For example, consider screening for dementia with a mental status test. Mental status tests may contain items that involve reading, writing, and arithmetic operations. It may be reasonable to presume that persons with less exposure to formal education may not have the same opportunity to develop the skills necessary to perform well on such items. As a consequence, the meaning of low scores on the mental status test are confounded by level of educational attainment, and the magnitude of this bias may be dependent upon the proportion of items in the test that rely upon skills obtained during schooling, and the impact of this bias may depend upon the context of test use.

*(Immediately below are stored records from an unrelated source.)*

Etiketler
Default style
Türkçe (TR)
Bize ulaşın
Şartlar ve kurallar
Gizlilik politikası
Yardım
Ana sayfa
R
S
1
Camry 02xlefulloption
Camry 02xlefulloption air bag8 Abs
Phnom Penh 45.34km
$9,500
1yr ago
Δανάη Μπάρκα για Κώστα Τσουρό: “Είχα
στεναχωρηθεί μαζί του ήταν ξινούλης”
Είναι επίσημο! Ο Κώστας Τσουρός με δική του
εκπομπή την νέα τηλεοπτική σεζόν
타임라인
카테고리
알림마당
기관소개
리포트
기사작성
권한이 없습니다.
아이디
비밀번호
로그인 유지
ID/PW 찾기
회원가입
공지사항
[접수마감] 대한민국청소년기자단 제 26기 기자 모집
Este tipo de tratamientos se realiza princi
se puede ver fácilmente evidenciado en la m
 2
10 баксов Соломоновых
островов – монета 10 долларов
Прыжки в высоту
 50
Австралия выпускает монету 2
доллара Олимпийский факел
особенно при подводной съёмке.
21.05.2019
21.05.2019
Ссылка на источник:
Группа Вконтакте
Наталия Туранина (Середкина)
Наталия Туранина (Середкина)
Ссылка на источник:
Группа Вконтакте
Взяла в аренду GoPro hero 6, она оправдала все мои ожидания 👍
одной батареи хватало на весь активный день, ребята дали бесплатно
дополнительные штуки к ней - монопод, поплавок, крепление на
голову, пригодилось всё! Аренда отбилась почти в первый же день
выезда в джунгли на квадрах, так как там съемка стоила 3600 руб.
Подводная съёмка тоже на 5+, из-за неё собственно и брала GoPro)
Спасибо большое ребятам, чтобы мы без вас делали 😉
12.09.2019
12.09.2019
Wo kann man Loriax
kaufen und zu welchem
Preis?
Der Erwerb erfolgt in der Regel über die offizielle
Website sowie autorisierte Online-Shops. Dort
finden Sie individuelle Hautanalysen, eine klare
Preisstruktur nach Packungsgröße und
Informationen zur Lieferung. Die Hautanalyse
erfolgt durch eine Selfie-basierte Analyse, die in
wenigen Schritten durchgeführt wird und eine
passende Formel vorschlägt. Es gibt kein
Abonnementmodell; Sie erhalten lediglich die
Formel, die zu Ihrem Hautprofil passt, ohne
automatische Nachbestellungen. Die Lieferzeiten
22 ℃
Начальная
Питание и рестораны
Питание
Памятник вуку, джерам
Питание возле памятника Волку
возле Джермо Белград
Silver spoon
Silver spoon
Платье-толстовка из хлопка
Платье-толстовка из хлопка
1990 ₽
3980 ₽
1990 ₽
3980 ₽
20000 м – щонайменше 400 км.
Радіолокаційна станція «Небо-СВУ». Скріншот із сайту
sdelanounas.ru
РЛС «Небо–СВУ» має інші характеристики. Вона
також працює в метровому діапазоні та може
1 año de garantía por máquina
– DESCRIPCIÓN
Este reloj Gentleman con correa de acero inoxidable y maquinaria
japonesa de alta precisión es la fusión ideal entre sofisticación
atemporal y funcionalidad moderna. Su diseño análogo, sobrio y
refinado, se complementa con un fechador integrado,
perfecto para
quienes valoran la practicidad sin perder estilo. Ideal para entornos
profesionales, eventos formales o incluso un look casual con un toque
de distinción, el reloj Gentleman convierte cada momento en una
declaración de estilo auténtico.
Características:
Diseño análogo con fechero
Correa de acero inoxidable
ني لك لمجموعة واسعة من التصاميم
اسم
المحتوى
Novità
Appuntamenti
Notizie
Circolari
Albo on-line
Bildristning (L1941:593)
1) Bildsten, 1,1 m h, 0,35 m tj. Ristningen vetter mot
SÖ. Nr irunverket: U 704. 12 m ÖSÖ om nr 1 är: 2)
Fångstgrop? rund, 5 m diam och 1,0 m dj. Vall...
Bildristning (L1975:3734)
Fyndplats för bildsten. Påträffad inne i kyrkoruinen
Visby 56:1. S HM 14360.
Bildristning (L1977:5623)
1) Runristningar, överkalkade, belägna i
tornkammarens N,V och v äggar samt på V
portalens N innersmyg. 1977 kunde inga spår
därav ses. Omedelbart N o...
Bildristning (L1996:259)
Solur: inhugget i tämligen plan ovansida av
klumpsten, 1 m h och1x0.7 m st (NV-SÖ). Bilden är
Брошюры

Researchers in educational assessment and psychology have developed a set of procedures for delving into these matters. In psychology, the procedures are encompassed within a field of inquiry called measurement or factorial invariance. Bontempo and Hofer (2007) provide an excellent review of the topic, and Bauer (2017) provides an excellent overview of the connections of measurement noninvariance and differential item functioning [1,2]. The range of measurement invariance questions that are considered include whether or not we are measuring the same domains with equal fidelity across groups. In educational research settings, the concern is typically focused on a single domain of measurement, and the questions are therefore limited to the fidelity of measurement of a single domain across groups. Fidelity is here used as a general term with no technical meaning, and is intended to imply a range of possible causes of group differences in the way people are assessed.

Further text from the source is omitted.